_Work instruction_. Under this line are records; the part from the line containing "noche-de-verano-dia-17" through the line containing "American Zoetrope Roundabou" should be repeated exactly. Please exclude pictures.
---------- Data for processing ----------
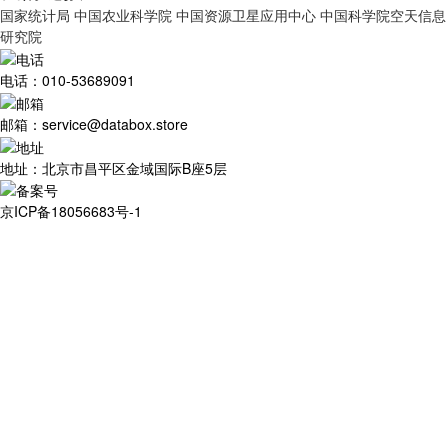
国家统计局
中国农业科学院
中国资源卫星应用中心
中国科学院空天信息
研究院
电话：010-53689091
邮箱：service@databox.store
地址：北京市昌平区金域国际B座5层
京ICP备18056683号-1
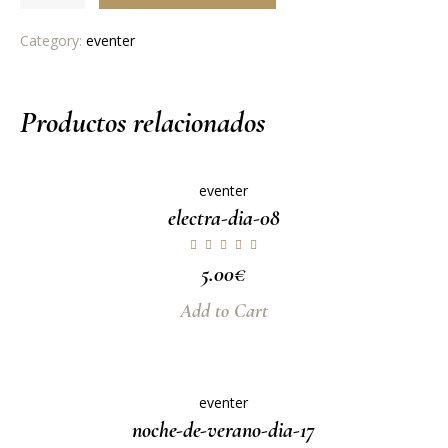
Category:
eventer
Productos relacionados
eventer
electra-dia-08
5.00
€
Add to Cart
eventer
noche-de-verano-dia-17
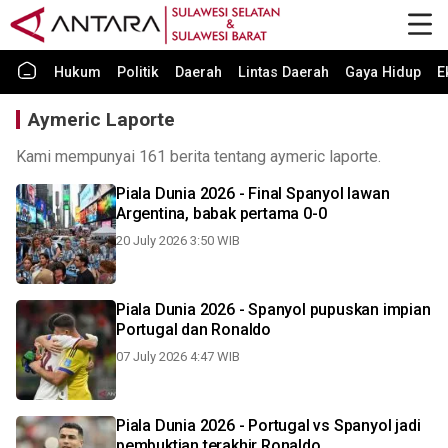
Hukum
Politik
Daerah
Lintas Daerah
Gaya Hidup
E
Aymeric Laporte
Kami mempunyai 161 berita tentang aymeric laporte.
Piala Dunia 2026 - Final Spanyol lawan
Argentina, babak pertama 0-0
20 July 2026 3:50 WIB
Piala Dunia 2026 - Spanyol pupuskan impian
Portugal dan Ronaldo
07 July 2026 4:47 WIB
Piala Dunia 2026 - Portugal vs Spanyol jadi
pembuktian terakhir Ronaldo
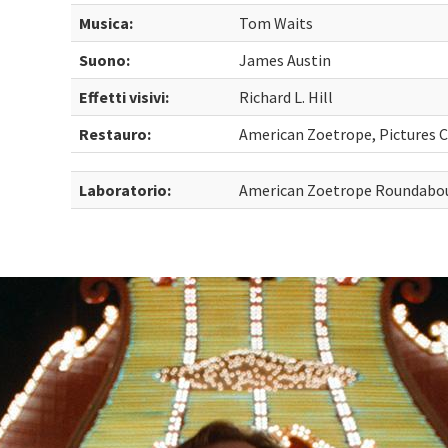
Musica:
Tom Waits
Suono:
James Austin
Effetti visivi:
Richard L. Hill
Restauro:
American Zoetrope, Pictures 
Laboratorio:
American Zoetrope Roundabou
----------
---------- Data for processing ----------
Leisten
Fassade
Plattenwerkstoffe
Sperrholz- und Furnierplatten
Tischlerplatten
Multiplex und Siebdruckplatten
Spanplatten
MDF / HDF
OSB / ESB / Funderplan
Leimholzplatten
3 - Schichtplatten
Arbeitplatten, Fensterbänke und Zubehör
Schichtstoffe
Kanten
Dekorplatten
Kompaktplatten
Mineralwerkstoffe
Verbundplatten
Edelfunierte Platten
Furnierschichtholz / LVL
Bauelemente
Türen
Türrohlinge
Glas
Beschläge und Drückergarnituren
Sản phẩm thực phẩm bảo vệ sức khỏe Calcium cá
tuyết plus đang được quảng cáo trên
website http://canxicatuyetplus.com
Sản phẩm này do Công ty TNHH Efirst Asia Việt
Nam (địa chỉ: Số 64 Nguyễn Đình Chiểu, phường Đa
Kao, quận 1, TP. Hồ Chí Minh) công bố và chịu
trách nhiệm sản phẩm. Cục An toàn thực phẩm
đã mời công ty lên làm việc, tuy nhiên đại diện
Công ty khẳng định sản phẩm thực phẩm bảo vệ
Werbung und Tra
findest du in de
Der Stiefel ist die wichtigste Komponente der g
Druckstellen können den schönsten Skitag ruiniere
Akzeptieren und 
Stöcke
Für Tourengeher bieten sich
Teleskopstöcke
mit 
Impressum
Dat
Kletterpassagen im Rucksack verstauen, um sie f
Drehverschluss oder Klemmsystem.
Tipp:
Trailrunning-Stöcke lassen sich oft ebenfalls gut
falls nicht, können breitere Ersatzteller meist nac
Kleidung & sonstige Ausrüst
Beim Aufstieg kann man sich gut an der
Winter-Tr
----------
---------- Data for processing ----------
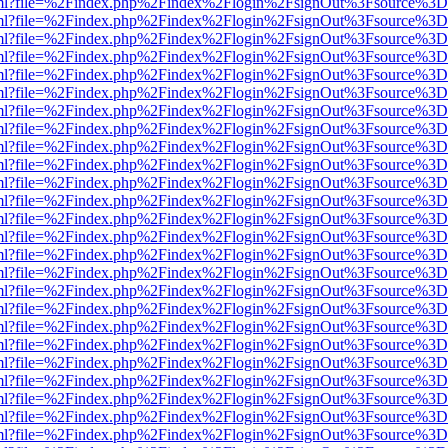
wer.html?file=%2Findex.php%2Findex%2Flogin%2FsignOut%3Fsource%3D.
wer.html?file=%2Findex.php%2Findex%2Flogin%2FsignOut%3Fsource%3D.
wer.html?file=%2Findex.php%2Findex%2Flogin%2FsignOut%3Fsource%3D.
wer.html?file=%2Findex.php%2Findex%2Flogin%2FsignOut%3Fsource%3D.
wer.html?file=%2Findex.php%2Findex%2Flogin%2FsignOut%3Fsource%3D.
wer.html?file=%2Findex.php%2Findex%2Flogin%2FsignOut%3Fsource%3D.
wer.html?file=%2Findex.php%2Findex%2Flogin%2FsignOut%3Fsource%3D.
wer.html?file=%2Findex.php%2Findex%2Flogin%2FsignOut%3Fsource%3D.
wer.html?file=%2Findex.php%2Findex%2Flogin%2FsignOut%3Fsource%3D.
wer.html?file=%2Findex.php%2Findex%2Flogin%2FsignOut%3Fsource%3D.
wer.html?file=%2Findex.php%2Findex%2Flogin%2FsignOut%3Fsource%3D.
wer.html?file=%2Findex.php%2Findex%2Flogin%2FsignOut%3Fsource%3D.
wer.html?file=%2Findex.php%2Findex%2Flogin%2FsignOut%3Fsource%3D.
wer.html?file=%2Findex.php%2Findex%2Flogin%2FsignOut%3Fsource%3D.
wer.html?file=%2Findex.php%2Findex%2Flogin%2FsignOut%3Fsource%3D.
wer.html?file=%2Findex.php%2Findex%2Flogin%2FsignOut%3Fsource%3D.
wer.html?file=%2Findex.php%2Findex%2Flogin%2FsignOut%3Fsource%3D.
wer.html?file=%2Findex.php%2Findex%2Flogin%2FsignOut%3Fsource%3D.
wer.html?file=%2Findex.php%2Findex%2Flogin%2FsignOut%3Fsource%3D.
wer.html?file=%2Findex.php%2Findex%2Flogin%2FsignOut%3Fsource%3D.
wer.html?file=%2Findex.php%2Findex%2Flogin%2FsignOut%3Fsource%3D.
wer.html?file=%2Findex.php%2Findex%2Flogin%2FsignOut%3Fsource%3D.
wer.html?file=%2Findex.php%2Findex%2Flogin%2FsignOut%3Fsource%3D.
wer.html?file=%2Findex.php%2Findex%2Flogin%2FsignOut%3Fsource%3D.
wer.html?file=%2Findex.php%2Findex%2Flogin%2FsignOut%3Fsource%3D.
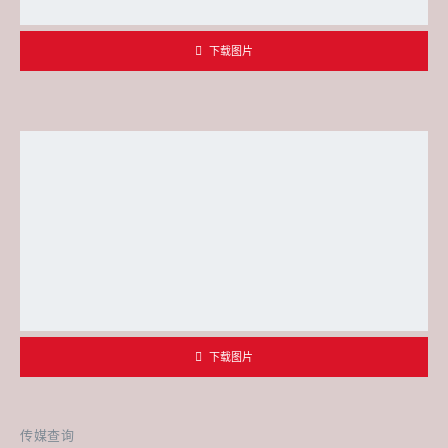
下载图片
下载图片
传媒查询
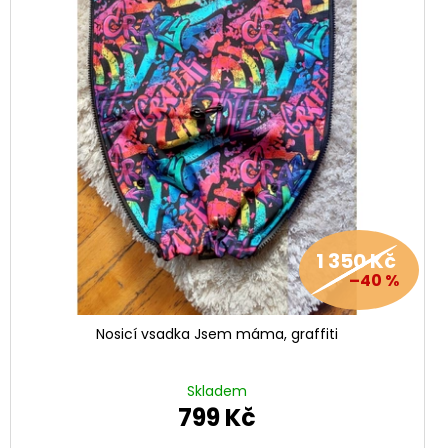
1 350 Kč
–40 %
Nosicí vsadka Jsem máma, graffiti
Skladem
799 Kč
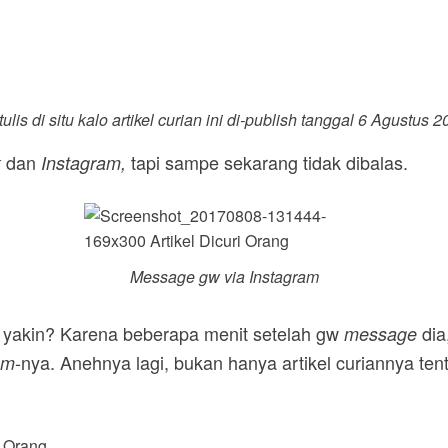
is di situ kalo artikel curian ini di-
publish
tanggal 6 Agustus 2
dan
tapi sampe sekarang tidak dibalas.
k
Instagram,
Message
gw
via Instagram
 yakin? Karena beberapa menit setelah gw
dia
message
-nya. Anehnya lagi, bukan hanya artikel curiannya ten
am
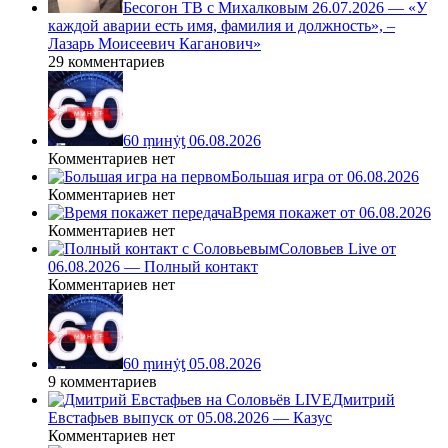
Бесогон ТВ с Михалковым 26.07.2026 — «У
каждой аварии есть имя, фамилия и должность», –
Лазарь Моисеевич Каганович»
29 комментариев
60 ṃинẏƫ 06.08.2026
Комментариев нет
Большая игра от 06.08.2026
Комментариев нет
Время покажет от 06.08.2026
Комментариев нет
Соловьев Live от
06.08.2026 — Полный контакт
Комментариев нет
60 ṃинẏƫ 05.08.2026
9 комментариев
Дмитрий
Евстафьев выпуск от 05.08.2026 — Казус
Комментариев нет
----------
_Answer to the problem_.
noche-de-verano-dia-17
Hukum
Politik
Daerah
Lintas Daerah
Gaya Hidup
E
Aymeric Laporte
Kami mempunyai 161 berita tentang aymeric laporte.
Piala Dunia 2026 - Final Spanyol lawan
Argentina, babak pertama 0-0
20 July 2026 3:50 WIB
Piala Dunia 2026 - Spanyol pupuskan impian
Portugal dan Ronaldo
07 July 2026 4:47 WIB
Piala Dunia 2026 - Portugal vs Spanyol jadi
pembuktian terakhir Ronaldo
Musica:
Tom Waits
Suono:
James Austin
Effetti visivi:
Richard L. Hill
Restauro:
American Zoetrope, Pictures 
Laboratorio:
American Zoetrope Roundabou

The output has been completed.